Markets · AI Economics

The Tokenmaxxing Era Just Ended. The Run-Rate Doubling Curve Just Got an Efficiency Asterisk.

Marcus Chen·June 27, 2026·6 min read

CNBC ran a piece on Friday with a word in the headline that I have been waiting to see in print: tokenmaxxing. The thesis underneath it is that the era of incentivizing developers to use as many tokens as humanly possible, with no return-on-investment question asked, is closing. The receipts are real. Uber blew through its entire 2026 AI budget in four months and capped Claude Code at $1,500 per employee per month per tool. Lindy moved one hundred percent of its production traffic from Claude to DeepSeek. Vercel watched DeepSeek's share of AI Gateway token volume jump from under one percent to seventeen percent inside the month of May. Z.ai shipped GLM 5.2 on June 17 and landed within a percentage point of Opus 4.8 on a key agentic benchmark at roughly one fifth the cost.

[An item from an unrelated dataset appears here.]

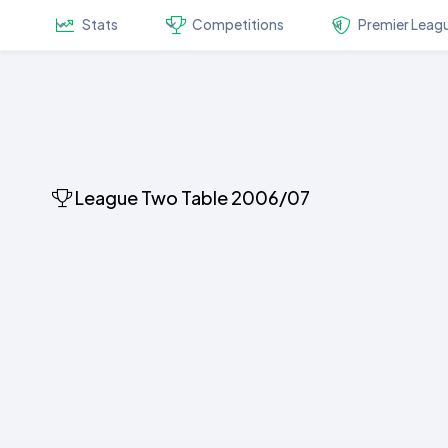
Stats
Competitions
Premier Leag
League Two Table 2006/07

The headline reads as a story about enterprise belt-tightening. The deeper read is about the slope of the curve that Anthropic and OpenAI are riding into the IPO window. Both companies are in the same room as a Wall Street disclosure attorney right now. Both are walking that attorney through a revenue table where the most recent line items roughly double every two to three months. The CNBC piece is the first wire-level signal that the assumption underneath that table is starting to fray.

The Math

Anthropic disclosed a $47 billion annualized run-rate at the end of May. The same company was at $30 billion in April, $14 billion at the Series G in February, $9 billion at the end of 2025, and roughly $1 billion at the start of 2025. That is the steepest enterprise software ramp on record. OpenAI was pacing closer to $25 billion earlier this year, up from $13.1 billion across all of 2025. Both numbers come from disclosure-quality sources. Both are baked into the S-1 paperwork.

Data point	Value	Notes
Anthropic run-rate (May)	$47B	Up from $30B in April, $14B at Series G in February
OpenAI run-rate (early 2026)	~$25B	Up from $13.1B for all of 2025
Uber per-dev AI cap	$1,500/mo	Per employee, per agentic coding tool, after burning 2026 budget in four months
Lindy traffic shift	100% to DeepSeek	Off Claude entirely, CEO says it saves millions
Vercel DeepSeek share (May)	<1% to 17%	Share of token volume; share of spend stayed near 1 percent
GLM 5.2 vs Opus 4.8	~1 pt gap	On a key agentic benchmark, at roughly 1/5 the cost, MIT license

Two of those rows tell the same story from different angles. Vercel's gateway data shows the volume side of the shift: buyers are routing more inference at DeepSeek even though the revenue line at DeepSeek barely moves, because the per-token cost is so much lower that seventeen percent of token volume maps to roughly one percent of spend. Lindy is the existence proof at the company level: a real production agent business ran the migration end to end and pocketed the difference. Uber is the existence proof at the enterprise procurement level: when the bill gets unmanageable, the CFO writes a per-seat ceiling and the ceiling sticks.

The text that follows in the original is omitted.